To borrow from biology, small business and big business have different taxonomies. Totally different. Watch on.

To read the original article, click on the title: Small Isn’t A Better Version of Big.

Check out the video below:

So to summarize:

  1. If small (you) pretends that they are big, you will get crushed. Small can’t beat big by pretending to be big. Schwab is big. TD Ameritrade is big. Big National Firms are big.
  2. Big is cumbersome. Big is obligated to adopt unfriendly, unreasonable policies to protect itself from itself. Small is nimble, generous and human. Small understands you and your problems.
  3. Want to beat big? Ignore them. Do everything they can’t do. Farm out the boring or logistical work, focus your energy on creating something amazing that will excite your market. For big to pull this off, they’d need to form a committee. You just have to open your door, call a meeting and start.

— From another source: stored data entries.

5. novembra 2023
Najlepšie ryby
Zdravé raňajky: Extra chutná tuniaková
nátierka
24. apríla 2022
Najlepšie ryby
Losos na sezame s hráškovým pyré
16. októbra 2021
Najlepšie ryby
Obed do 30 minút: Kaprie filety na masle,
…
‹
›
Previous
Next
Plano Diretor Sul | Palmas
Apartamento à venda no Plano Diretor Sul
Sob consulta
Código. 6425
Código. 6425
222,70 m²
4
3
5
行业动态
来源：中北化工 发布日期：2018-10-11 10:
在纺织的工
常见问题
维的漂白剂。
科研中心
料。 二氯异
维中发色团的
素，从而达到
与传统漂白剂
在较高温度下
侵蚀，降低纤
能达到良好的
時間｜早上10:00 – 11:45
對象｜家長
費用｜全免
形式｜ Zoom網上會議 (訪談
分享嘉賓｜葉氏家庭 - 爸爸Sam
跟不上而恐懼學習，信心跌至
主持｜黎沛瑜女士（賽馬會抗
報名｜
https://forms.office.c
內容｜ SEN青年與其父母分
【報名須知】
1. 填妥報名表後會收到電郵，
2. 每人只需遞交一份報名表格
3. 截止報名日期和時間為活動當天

Did you like this video? What challenges in the marketplace are you having that I can address in future Serious Shift Blogcast episodes? Please share your thoughts in the comments section below.

Thank you,

Dennis Moseley-Williams

Are you ready to shift? We have worked with thousands of professionals who want to “SHIFT” and create more for their customers and themselves.

Comments (5)

What a great thoought to start the day. Best advice I have heard in a long time. Seth Godin with feeling.
Thanks

That’s quite a compliment. I am a big fan of his. Staying small requires a lot of courage, because you are willingly telling (a lot) of potential clients that you are not for them. Of course, the moment you do this you will find an entire world of people who want to be just for you. Thanks Don.

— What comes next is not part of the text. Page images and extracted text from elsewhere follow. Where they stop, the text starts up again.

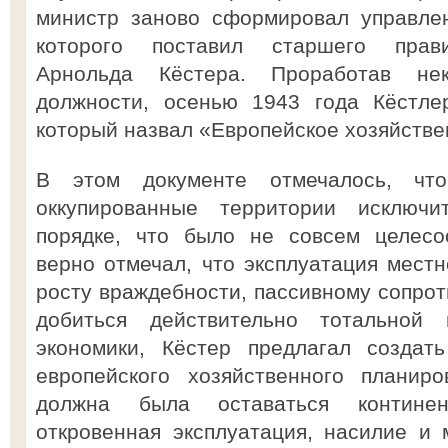
министр заново сформировал управлен
которого поставил старшего прави
Арнольда Кёстера. Проработав не
должности, осенью 1943 года Кёстле
который назвал «Европейское хозяйстве
В этом документе отмечалось, что
оккупированные территории исключи
порядке, что было не совсем целесо
верно отмечал, что эксплуатация местн
росту враждебности, пассивному сопрот
добиться действительно тотальной 
экономики, Кёстер предлагал создат
европейского хозяйственного планиро
должна была оставаться континен
откровенная эксплуатация, насилие и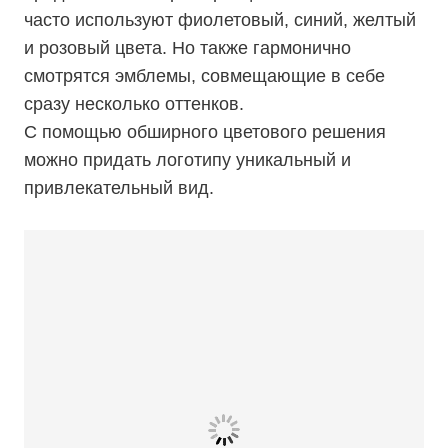
часто используют фиолетовый, синий, желтый
и розовый цвета. Но также гармонично
смотрятся эмблемы, совмещающие в себе
сразу несколько оттенков.
С помощью обширного цветового решения
можно придать логотипу уникальный и
привлекательный вид.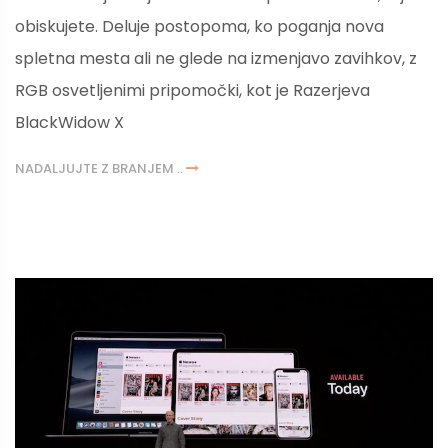
obiskujete. Deluje postopoma, ko poganja nova
spletna mesta ali ne glede na izmenjavo zavihkov, z
RGB osvetljenimi pripomočki, kot je Razerjeva
BlackWidow X
NADALJUJTE Z BRANJEM ..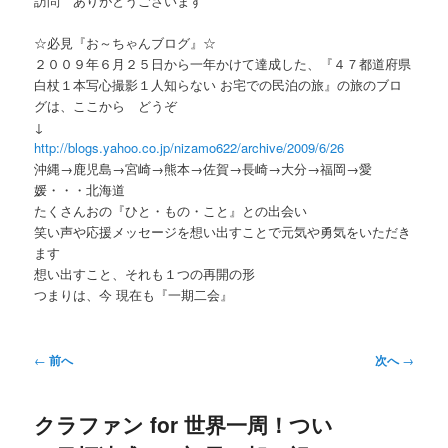
訪問 ありがとうございます
ー
☆必見『お～ちゃんブログ』☆
２００９年６月２５日から一年かけて達成した、『４７都道府県
白杖１本写心撮影１人知らない お宅での民泊の旅』の旅のブロ
グは、ここから どうぞ
↓
http://blogs.yahoo.co.jp/nizamo622/archive/2009/6/26
沖縄→鹿児島→宮崎→熊本→佐賀→長崎→大分→福岡→愛
媛・・・北海道
たくさんおの『ひと・もの・こと』との出会い
笑い声や応援メッセージを想い出すことで元気や勇気をいただき
ます
想い出すこと、それも１つの再開の形
つまりは、今 現在も『一期二会』
投
←
前へ
次へ
→
稿
ナ
クラファン for 世界一周！つい
ビ
ゲ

Yeah, agree with Don–this is an important message. Reminded me of a Seth Godin comment I heard in a podcast a couple of days ago, to strive for “the smallest possible viable market”. Thanks for keeping it real, Dennis!

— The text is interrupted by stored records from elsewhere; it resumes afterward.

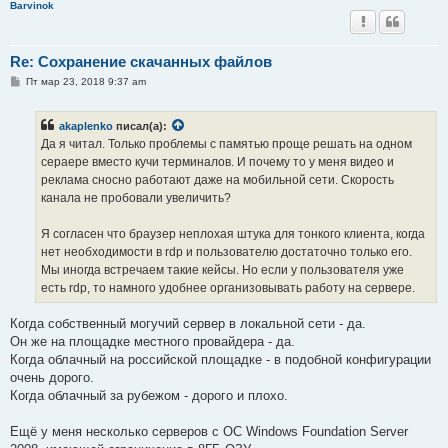
Barvinok
Re: Сохранение скачанных файлов
С
Пт мар 23, 2018 9:37 am
о
о
б
akaplenko
писал(а):
щ
е
Да я читал. Только проблемы с памятью проще решать на одном
н
сераере вместо кучи терминалов. И почему то у меня видео и
и
е
реклама сносно работают даже на мобильной сети. Скорость
канала не пробовали увеличить?
Я согласен что браузер неплохая штука для тонкого клиента, когда
нет необходимости в rdp и пользователю достаточно только его.
Мы иногда встречаем такие кейсы. Но если у пользователя уже
есть rdp, то намного удобнее организовывать работу на сервере.
Когда собственный могучий сервер в локальной сети - да.
Он же на площадке местного провайдера - да.
Когда облачный на российской площадке - в подобной конфигурации
очень дорого.
Когда облачный за рубежом - дорого и плохо.
Ещё у меня несколько серверов с ОС Windows Foundation Server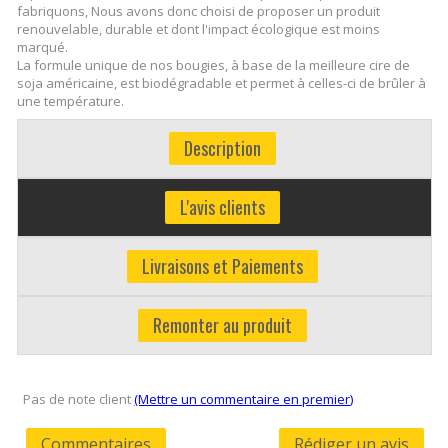
fabriquons, Nous avons donc choisi de proposer un produit
renouvelable, durable et dont l'impact écologique est moins
marqué.
La formule unique de nos bougies, à base de la meilleure cire de
soja américaine, est biodégradable et permet à celles-ci de brûler à
une température.
Description
L'avis clients
Livraisons et Paiements
Remonter au produit
Pas de note client
(Mettre un commentaire en premier)
Commentaires
Rédiger un avis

That’s it. I practice what I preach here. There are hundreds of thousands of advisors in the USA alone. I have no idea how many there are globally, but I’m willing to bet that my hunch is right – too many. I have never considered it because I have no interest in playing the numbers, or creating something for all of them. Make something that a few people notice, they’ll share it with the other people who see the world the way they do.